=== Exercise brief ===
Return every line in the entries below where the word "obtenir" shows up.

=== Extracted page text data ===
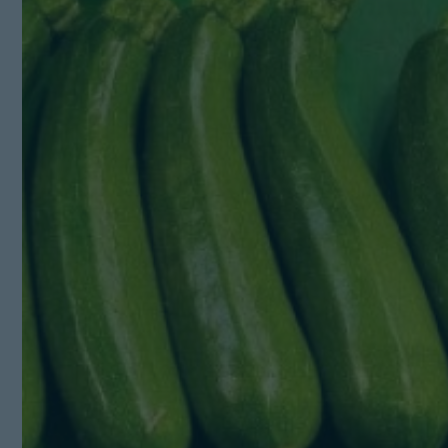
Kit Digital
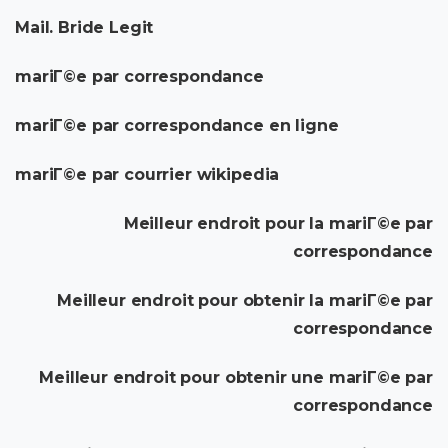
Mail. Bride Legit
mariГ©e par correspondance
mariГ©e par correspondance en ligne
mariГ©e par courrier wikipedia
Meilleur endroit pour la mariГ©e par
correspondance
Meilleur endroit pour obtenir la mariГ©e par
correspondance
Meilleur endroit pour obtenir une mariГ©e par
correspondance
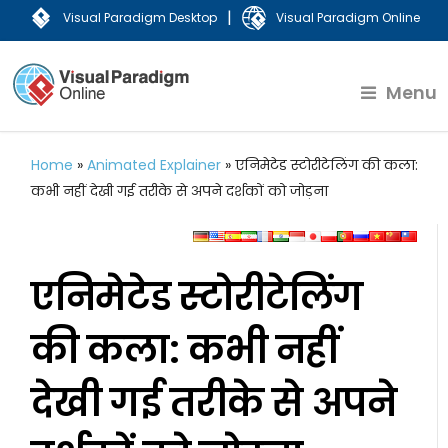
|
Visual Paradigm Desktop
Visual Paradigm Online
Menu
Home
»
Animated Explainer
»
एनिमेटेड स्टोरीटेलिंग की कला:
कभी नहीं देखी गई तरीके से अपने दर्शकों को जोड़ना
एनिमेटेड स्टोरीटेलिंग
की कला: कभी नहीं
देखी गई तरीके से अपने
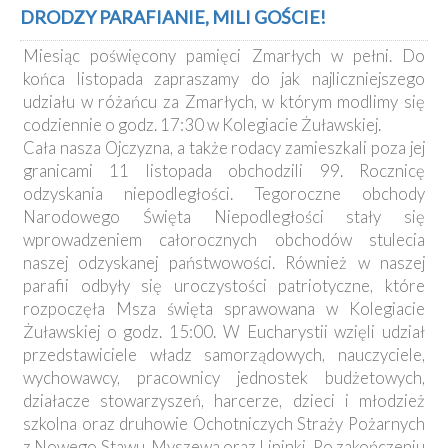
Kancelaria
DRODZY PARAFIANIE, MILI GOŚCIE!
Miesiąc poświęcony pamięci Zmarłych w pełni. Do
Galeria
końca listopada zapraszamy do jak najliczniejszego
Dekanat
udziału w różańcu za Zmarłych, w którym modlimy się
Nowy
codziennie o godz. 17:30 w Kolegiacie Żuławskiej.
Staw
Cała nasza Ojczyzna, a także rodacy zamieszkali poza jej
Kapituła
granicami 11 listopada obchodzili 99. Rocznicę
Kolegiacka
odzyskania niepodległości. Tegoroczne obchody
Duszpasterze
Narodowego Święta Niepodległości stały się
wprowadzeniem całorocznych obchodów stulecia
Polecane
naszej odzyskanej państwowości. Również w naszej
strony
parafii odbyły się uroczystości patriotyczne, które
Ochrona
rozpoczęła Msza święta sprawowana w Kolegiacie
Małoletnich
Żuławskiej o godz. 15:00. W Eucharystii wzięli udział
przedstawiciele władz samorządowych, nauczyciele,
wychowawcy, pracownicy jednostek budżetowych,
działacze stowarzyszeń, harcerze, dzieci i młodzież
szkolna oraz druhowie Ochotniczych Straży Pożarnych
z Nowego Stawu, Myszewa oraz Lipinki. Po zakończeniu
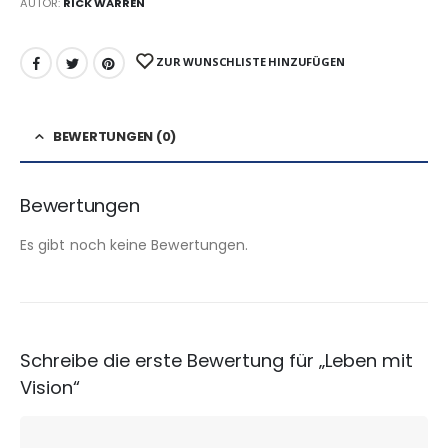
AUTOR:
RICK WARREN
ZUR WUNSCHLISTE HINZUFÜGEN
BEWERTUNGEN (0)
Bewertungen
Es gibt noch keine Bewertungen.
Schreibe die erste Bewertung für „Leben mit
Vision“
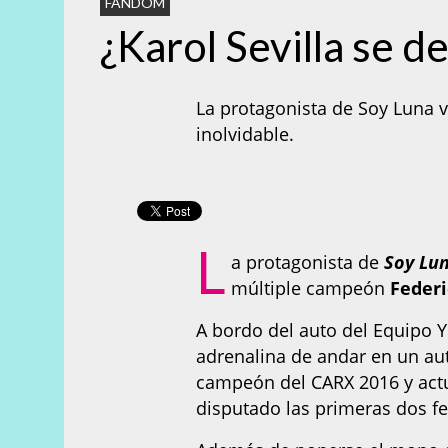
FANDOM
¿Karol Sevilla se d
La protagonista de Soy Luna 
inolvidable.
L
a protagonista de
Soy Lu
múltiple campeón
Federi
A bordo del auto del Equipo Y
adrenalina de andar en un aut
campeón del CARX 2016 y actu
disputado las primeras dos f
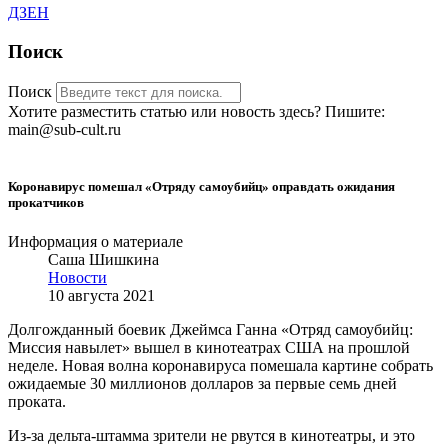
ДЗЕН
Поиск
Поиск
Хотите разместить статью или новость здесь? Пишите:
main@sub-cult.ru
Коронавирус помешал «Отряду самоубийц» оправдать ожидания
прокатчиков
Информация о материале
Саша Шишкина
Новости
10 августа 2021
Долгожданный боевик Джеймса Ганна «Отряд самоубийц:
Миссия навылет» вышел в кинотеатрах США на прошлой
неделе. Новая волна коронавируса помешала картине собрать
ожидаемые 30 миллионов долларов за первые семь дней
проката.
Из-за дельта-штамма зрители не рвутся в кинотеатры, и это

=== Response ===
Meilleur endroit pour obtenir la mariГ©e par
Meilleur endroit pour obtenir une mariГ©e par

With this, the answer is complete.